Chill: Place the shaped balls into a large bowl and refrigerate for about 30 minutes. Chilling helps the cake mixture set and become firm, so they’re easier to work with when assembling the cake pops. If they are too warm, they may fall apart.

Assemble the Cake Pops: In a microwave-safe bowl, melt 10 ounces of melting chocolate, stirring in 30-second increments. Place a pop stick into the melted chocolate (just covering the top of the stick), then insert it into the cake ball. The melted chocolate is key to helping the stick stay in place. Place them in the fridge again to chill, so the chocolate has time to set.
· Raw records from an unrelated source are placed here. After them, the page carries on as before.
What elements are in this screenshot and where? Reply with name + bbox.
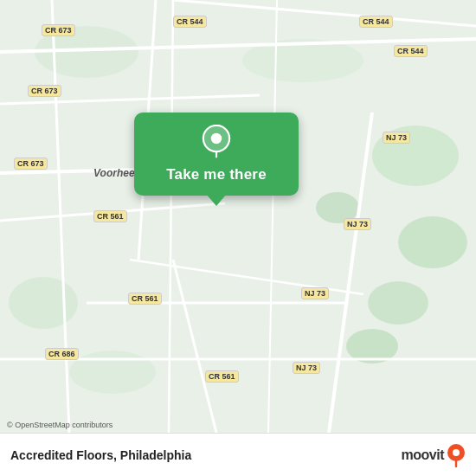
road-label-nj73-top: NJ 73 <box>383 132 410 144</box>
map-copyright: © OpenStreetMap contributors <box>7 421 113 429</box>
svg-point-2 <box>398 216 467 268</box>
location-name: Accredited Floors, Philadelphia <box>10 448 395 462</box>
map-container: Voorhees CR 673 CR 544 CR 544 CR 544 CR … <box>0 0 476 433</box>
road-label-nj73-bottom2: NJ 73 <box>293 362 320 374</box>
road-label-cr561-mid: CR 561 <box>128 293 162 305</box>
svg-point-26 <box>211 133 222 144</box>
moovit-pin-icon <box>447 443 466 467</box>
road-label-cr673-left: CR 673 <box>14 158 48 170</box>
road-label-cr673-top: CR 673 <box>42 24 75 36</box>
moovit-text: moovit <box>402 447 444 463</box>
take-me-there-button[interactable]: Take me there <box>166 166 267 183</box>
location-pin-icon <box>199 125 234 159</box>
road-label-cr544-top-right: CR 544 <box>359 16 393 28</box>
popup-card[interactable]: Take me there <box>134 113 299 196</box>
svg-point-28 <box>453 449 460 456</box>
road-label-nj73-mid: NJ 73 <box>344 218 371 230</box>
moovit-logo: moovit <box>402 443 466 467</box>
road-label-cr561-bottom: CR 561 <box>205 370 239 383</box>
road-label-nj73-bottom: NJ 73 <box>301 287 329 299</box>
road-label-cr686: CR 686 <box>45 348 79 360</box>
road-label-cr544-top-mid: CR 544 <box>173 16 207 28</box>
svg-point-8 <box>9 277 78 329</box>
road-label-cr544-right: CR 544 <box>394 45 428 57</box>
road-label-cr673-mid: CR 673 <box>28 85 61 97</box>
bottom-bar: Accredited Floors, Philadelphia moovit <box>0 433 476 476</box>
svg-point-3 <box>368 281 428 325</box>
road-label-cr561-left: CR 561 <box>93 210 127 222</box>
svg-point-9 <box>69 351 156 394</box>
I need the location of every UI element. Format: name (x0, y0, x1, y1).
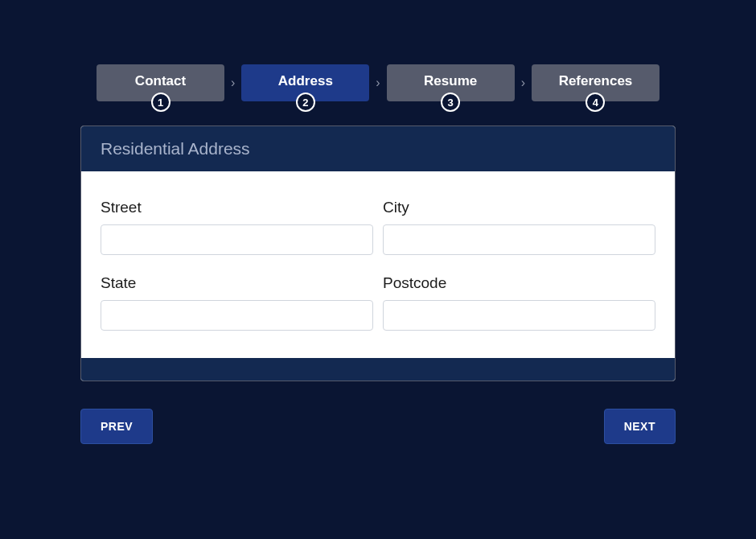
next-button[interactable]: NEXT (604, 409, 676, 444)
state-input[interactable] (101, 300, 373, 331)
step-address[interactable]: Address 2 (241, 64, 369, 101)
step-label: Contact (109, 74, 212, 88)
panel-footer (81, 358, 675, 381)
state-label: State (101, 274, 373, 292)
postcode-input[interactable] (383, 300, 655, 331)
city-input[interactable] (383, 224, 655, 255)
chevron-right-icon: › (515, 76, 532, 90)
step-number-badge: 1 (151, 93, 171, 112)
field-city: City (383, 199, 655, 255)
field-state: State (101, 274, 373, 331)
prev-button[interactable]: PREV (80, 409, 153, 444)
button-row: PREV NEXT (80, 409, 676, 444)
chevron-right-icon: › (369, 76, 386, 90)
address-panel: Residential Address Street City State Po… (80, 125, 676, 381)
city-label: City (383, 199, 655, 216)
panel-body: Street City State Postcode (81, 171, 675, 358)
step-resume[interactable]: Resume 3 (387, 64, 515, 101)
step-label: References (544, 74, 647, 88)
step-number-badge: 2 (296, 93, 315, 112)
step-number-badge: 4 (585, 93, 605, 112)
street-label: Street (101, 199, 373, 216)
stepper: Contact 1 › Address 2 › Resume 3 › Refer… (97, 64, 659, 101)
chevron-right-icon: › (224, 76, 241, 90)
field-postcode: Postcode (383, 274, 655, 331)
step-number-badge: 3 (441, 93, 460, 112)
step-label: Address (254, 74, 356, 88)
step-references[interactable]: References 4 (532, 64, 659, 101)
step-label: Resume (400, 74, 502, 88)
street-input[interactable] (101, 224, 373, 255)
field-street: Street (101, 199, 373, 255)
step-contact[interactable]: Contact 1 (97, 64, 224, 101)
panel-title: Residential Address (81, 126, 675, 171)
postcode-label: Postcode (383, 274, 655, 292)
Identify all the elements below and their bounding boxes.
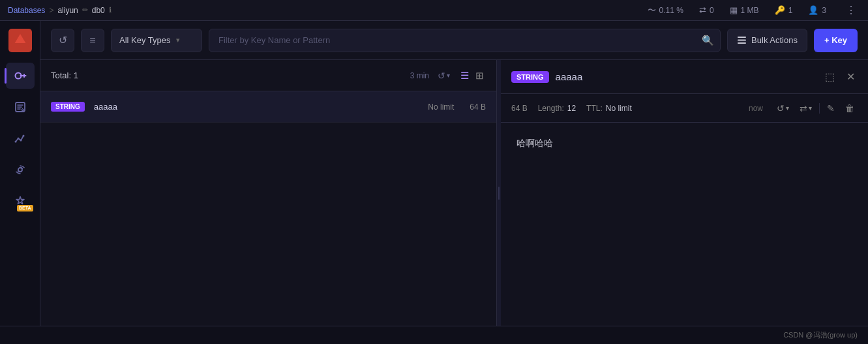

Dip and Set: Next, dip the entire cake ball into the melted chocolate, coating it completely. Tap the middle of the stick onto the edge of the bowl to remove excess. Place the assembled cake pops I the fridge to chill so the chocolate can set before serving.

How to Store and Reheat
Store chocolate cake pops in an airtight container at room temperature for up to 5 days, in the refrigerator for up to 2 weeks, or in the freezer for up to 6 weeks. Let thaw at room temperature before enjoying.